Monsieur le Président, chers collègues,

Le nombre de foyers allocataires du RSA ne cessent d’augmenter d’année en année tant au niveau morbihannais que français. En 2014, une progression de 13,2 % du financement du RSA était constatée par rapport à 2013. L’année 2015 ne déroge pas à cette tendance puisqu’au 1er trimestre une augmentation de 10,4% était recensée par rapport au 1er trimestre 2014, ramenant ainsi le Morbihan dans des moyennes proches du niveau national.

Nous constatons que l’impact de cette croissance des allocations versées entraîne une incertitude financière sur les équilibres budgétaires du Département.

Le contexte économique difficile que nous vivons engendre des répercussions sociales qui sont visibles par chacun de nous sur nos territoires et qui se traduisent aussi par cet ajustement des moyens financiers.

Nous ne devons jamais perdre de vue que derrière ces chiffres ce sont des personnes, des familles dont il est question. Que pour près de 18 000 foyers, le RSA  constitue un élément de survie au quotidien et qu’il est impensable d’en priver une partie de nos concitoyens les plus fragilisés.

Dans cet environnement, nous devons en tant qu’élus locaux être bien évidemment garant d’une bonne gestion des fonds publics. Je profite de ce bordereau pour attirer votre attention sur un point essentiel. La tentation pourrait être grande de réduire les moyens alloués à l’action sociale en matière d’insertion et emploi. Mais, ces moyens ne doivent pas être une variable d’ajustement.

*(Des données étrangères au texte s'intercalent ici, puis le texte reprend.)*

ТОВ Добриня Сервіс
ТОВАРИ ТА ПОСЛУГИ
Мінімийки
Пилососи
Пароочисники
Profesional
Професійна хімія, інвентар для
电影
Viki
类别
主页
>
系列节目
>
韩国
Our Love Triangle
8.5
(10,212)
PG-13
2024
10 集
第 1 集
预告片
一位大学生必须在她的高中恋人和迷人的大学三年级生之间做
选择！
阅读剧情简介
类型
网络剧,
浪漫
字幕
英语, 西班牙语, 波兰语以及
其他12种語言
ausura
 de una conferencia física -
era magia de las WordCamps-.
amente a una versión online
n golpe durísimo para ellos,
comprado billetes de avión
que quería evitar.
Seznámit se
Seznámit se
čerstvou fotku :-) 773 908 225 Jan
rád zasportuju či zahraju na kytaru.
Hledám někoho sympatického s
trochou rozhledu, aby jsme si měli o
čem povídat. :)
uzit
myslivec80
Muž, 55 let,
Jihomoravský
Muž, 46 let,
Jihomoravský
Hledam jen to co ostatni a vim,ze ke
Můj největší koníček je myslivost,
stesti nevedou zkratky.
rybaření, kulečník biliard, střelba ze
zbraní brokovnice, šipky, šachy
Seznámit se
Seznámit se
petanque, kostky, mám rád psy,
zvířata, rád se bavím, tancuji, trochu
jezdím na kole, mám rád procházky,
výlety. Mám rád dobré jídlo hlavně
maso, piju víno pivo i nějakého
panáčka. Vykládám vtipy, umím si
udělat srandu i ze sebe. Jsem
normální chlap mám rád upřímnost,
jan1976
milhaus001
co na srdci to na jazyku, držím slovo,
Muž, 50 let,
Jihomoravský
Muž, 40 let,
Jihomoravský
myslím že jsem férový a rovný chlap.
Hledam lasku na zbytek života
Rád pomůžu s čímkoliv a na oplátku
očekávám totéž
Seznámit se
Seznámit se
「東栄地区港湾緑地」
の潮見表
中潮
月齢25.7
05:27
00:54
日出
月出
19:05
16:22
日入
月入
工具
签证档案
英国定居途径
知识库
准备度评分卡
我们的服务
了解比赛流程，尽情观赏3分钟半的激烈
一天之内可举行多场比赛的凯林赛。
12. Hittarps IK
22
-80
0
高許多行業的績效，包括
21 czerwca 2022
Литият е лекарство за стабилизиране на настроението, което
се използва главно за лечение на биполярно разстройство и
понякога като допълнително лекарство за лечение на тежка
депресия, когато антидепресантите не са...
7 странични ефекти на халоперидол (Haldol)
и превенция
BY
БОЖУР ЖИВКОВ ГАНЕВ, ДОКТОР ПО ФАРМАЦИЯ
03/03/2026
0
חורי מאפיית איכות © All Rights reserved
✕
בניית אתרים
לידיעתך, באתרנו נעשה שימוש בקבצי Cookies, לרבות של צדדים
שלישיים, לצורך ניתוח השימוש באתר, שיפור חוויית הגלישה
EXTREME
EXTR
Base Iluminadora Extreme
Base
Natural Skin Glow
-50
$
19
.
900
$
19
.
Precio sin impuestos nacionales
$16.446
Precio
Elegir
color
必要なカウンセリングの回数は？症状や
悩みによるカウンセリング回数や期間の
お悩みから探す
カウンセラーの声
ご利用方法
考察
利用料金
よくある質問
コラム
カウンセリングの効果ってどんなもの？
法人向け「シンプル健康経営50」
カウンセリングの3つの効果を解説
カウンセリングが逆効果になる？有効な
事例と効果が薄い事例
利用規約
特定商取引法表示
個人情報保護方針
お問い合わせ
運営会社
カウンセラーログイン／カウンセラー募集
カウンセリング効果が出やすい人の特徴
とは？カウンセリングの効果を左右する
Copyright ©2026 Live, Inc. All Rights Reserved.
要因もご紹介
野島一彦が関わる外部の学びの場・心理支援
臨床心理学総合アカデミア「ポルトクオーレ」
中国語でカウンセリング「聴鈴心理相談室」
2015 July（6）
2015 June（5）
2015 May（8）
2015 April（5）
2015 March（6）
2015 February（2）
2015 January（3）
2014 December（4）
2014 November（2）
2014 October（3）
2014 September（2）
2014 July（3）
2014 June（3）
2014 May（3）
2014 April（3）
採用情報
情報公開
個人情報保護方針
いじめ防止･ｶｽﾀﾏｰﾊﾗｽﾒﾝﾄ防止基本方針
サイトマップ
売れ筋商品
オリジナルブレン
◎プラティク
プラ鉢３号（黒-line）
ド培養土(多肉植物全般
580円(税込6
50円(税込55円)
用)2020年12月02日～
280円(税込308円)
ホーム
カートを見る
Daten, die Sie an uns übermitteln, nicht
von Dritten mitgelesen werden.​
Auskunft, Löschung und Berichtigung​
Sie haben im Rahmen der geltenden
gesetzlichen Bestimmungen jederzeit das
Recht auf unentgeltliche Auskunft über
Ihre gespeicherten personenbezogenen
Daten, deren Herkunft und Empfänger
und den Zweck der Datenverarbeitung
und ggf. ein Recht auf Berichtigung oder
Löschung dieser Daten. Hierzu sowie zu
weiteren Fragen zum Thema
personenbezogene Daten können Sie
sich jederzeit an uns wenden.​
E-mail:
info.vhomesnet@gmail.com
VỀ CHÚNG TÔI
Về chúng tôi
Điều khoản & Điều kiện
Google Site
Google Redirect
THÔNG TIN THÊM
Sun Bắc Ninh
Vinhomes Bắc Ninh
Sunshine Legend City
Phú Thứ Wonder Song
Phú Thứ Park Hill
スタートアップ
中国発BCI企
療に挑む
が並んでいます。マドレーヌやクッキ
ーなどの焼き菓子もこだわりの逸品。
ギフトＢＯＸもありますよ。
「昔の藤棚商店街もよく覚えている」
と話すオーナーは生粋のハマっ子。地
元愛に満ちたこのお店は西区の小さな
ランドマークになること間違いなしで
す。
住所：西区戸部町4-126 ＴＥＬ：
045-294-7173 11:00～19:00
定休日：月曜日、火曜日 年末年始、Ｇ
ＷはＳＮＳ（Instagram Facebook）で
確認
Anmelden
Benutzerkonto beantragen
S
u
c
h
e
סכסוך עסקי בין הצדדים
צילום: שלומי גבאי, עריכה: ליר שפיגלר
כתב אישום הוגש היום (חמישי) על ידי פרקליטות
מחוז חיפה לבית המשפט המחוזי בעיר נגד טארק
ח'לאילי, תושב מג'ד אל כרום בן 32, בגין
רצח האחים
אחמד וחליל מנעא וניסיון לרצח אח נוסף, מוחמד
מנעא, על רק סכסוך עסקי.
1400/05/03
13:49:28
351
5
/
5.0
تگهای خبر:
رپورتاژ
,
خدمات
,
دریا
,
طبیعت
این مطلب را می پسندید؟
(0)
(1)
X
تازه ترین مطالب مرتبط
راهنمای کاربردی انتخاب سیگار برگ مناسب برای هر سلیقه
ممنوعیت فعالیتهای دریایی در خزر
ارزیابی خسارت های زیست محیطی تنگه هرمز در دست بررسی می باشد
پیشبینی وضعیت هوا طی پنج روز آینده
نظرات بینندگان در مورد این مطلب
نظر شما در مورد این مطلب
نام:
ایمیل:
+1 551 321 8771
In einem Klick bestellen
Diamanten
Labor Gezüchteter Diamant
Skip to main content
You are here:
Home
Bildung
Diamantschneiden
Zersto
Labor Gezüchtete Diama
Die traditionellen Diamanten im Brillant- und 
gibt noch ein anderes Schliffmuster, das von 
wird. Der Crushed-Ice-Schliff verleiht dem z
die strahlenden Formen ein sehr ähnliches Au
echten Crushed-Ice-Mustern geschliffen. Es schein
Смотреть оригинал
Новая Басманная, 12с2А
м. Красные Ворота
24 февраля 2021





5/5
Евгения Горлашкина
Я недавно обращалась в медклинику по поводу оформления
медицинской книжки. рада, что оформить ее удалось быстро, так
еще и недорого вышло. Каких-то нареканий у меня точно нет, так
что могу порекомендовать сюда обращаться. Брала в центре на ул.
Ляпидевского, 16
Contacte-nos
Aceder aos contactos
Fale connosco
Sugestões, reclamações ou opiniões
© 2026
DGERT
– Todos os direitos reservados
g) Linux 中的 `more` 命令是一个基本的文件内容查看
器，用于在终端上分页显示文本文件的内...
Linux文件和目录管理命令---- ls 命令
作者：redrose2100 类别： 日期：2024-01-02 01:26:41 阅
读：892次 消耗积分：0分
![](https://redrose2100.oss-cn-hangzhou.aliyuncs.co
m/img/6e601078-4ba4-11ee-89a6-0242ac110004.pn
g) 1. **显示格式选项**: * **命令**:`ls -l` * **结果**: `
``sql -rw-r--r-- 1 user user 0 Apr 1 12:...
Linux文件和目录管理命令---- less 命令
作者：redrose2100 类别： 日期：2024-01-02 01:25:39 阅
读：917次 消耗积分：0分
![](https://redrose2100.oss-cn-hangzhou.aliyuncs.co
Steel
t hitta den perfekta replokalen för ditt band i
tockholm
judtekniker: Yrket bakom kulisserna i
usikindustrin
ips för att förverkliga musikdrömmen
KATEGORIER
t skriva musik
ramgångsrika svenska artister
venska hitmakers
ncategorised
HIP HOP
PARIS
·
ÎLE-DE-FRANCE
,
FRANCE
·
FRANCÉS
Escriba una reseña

En effet, le versement de l’allocation RSA sans un dispositif d’accompagnement des personnes ne résoudrait en rien leur situation : aucun travail sur les freins d’accès à l’emploi ne pouvant se faire.

Maintenir un accompagnement renforcé des personnes éloignées de l’emploi relève de choix politiques en termes de financement mais surtout d’une volonté politique d’assumer notre rôle de collectivité chef de file en matière d’action sociale.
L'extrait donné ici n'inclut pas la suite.